As the US Federal Reserve continues to aggressively increase the money supply through Quantitative Easing to help the economy cope with the impact of the current pandemic, we are observing downward pressure on the value of the US Dollar. Historically, gold has held an inverse relationship with the dollar, partly due to the denomination effect – as gold is denominated in dollars, but also because of changing inflation expectations and the state of the bond market. These driving forces of gold supply and demand are linked – institutional investors fearing a weakening dollar will move out of US Government Bonds and into other asset classes such as commodities, including gold, as an alternative safe-haven for their capital with at least the potential for some capital appreciation. This rotation is exacerbated in periods such as today, when interest rates on traditional ‘safe-haven’ assets such as bonds are so close to zero, and in many cases negative, providing nothing but ‘return-free risk’ as opposed to ‘risk-free return’. This is the case in numerous countries, including Japan and Germany, where owning a 5-year government bond would yield the investor -0.1% and -0.8%, respectively2. The increasing stockpile of negative-yielding bonds shows no sign of slowing, there is now approximately $15 trillion3 worth of investment grade bonds in issue with yields below 0%. From a portfolio diversification perspective, it is becoming increasingly more attractive to own alternative safe-haven assets such as gold in place of bonds, so that there is at least the potential for capital return.
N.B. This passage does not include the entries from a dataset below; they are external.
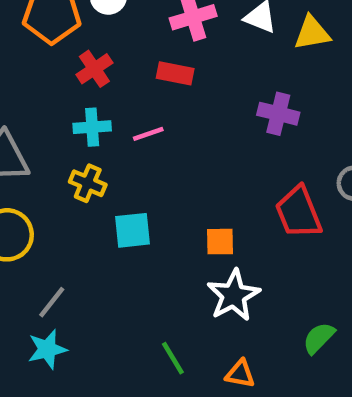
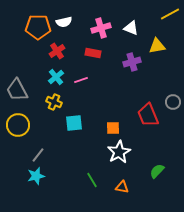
yellow triangle: (312, 33) -> (157, 46), moved
purple cross: (278, 114) -> (132, 62), moved, turned -30
cyan cross: (92, 127) -> (56, 77), turned -35

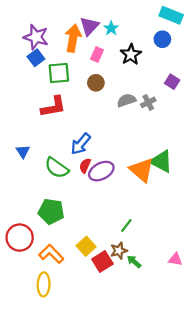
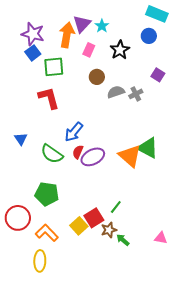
brown circle: (96, 83) -> (97, 77), moved
red L-shape: (53, 107) -> (49, 98), turned -95
red square: (102, 262) -> (94, 218), moved

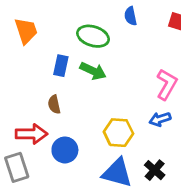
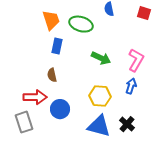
orange trapezoid: (26, 31) -> (51, 20), moved
green arrow: (93, 71) -> (101, 58), moved
blue arrow: (160, 119) -> (131, 86), turned 126

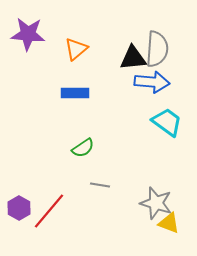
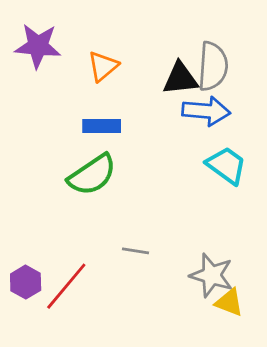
green semicircle: (83, 148) -> (92, 175), moved, size x1.6

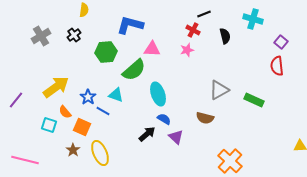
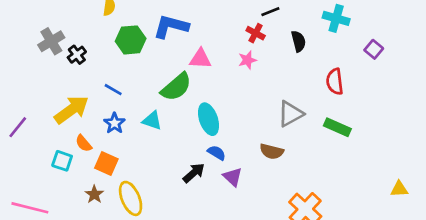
black cross: (74, 35) -> (77, 55), moved
green hexagon: (106, 52) -> (131, 40), moved
red semicircle: (277, 66) -> (335, 82), moved
blue line: (103, 111) -> (113, 90), moved

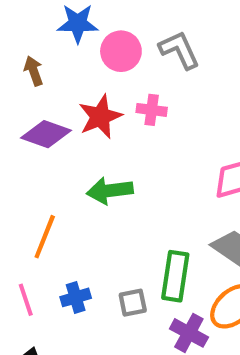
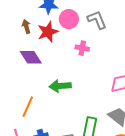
red star: (100, 117) -> (48, 32), moved
purple diamond: (46, 134) -> (31, 57), turned 35

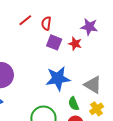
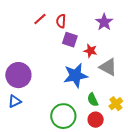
purple star: (89, 27) -> (104, 22), turned 30
red star: (75, 44) -> (90, 51), moved
gray triangle: (93, 85) -> (108, 67), moved

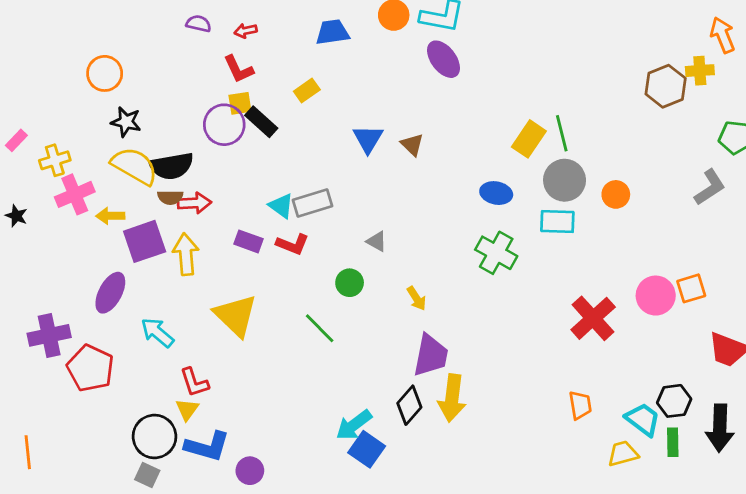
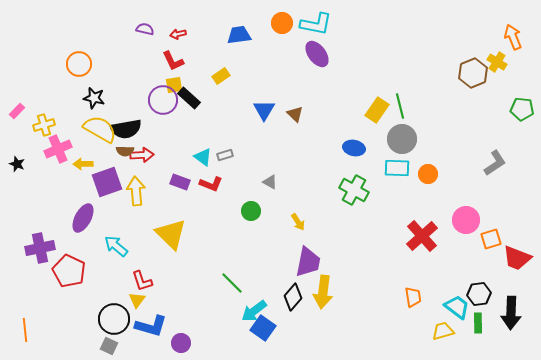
yellow cross: (700, 71) -> (497, 62), turned 36
gray L-shape: (710, 187) -> (495, 163), moved
orange circle: (616, 194) -> (428, 174), moved
gray rectangle: (313, 203) -> (225, 155), size x0.6
orange square: (691, 288) -> (491, 239), moved
green line: (320, 328) -> (232, 283), moved

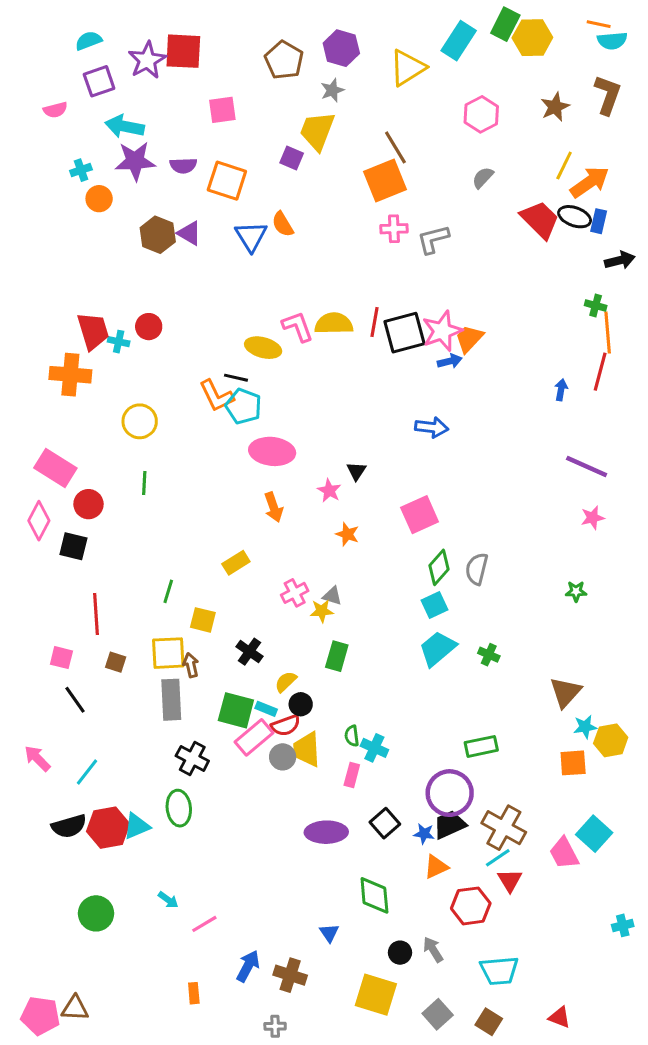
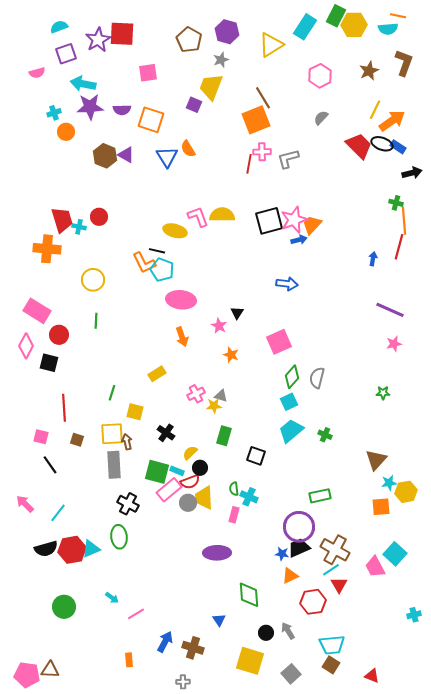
cyan semicircle: (612, 41) -> (388, 29), moved
blue rectangle: (599, 221) -> (398, 147), turned -70
red line: (374, 322) -> (249, 164), moved
black square: (385, 823) -> (256, 456), moved, turned -30
brown square: (489, 1022) -> (331, 665), moved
While monetary policy and inflation expectations are large drivers of the price of gold, it should be acknowledged that through history, gold has also acted as a hedge against crises. In times of extreme macroeconomic or geo-political uncertainty, the demand for gold significantly increases for its ‘safe-haven’ status, and this has long been the case. As Warren Buffett once said, ‘Gold is a way of going long on fear’. With the current pandemic situation causing a global economic crisis, fear levels in the financial markets are now particularly elevated.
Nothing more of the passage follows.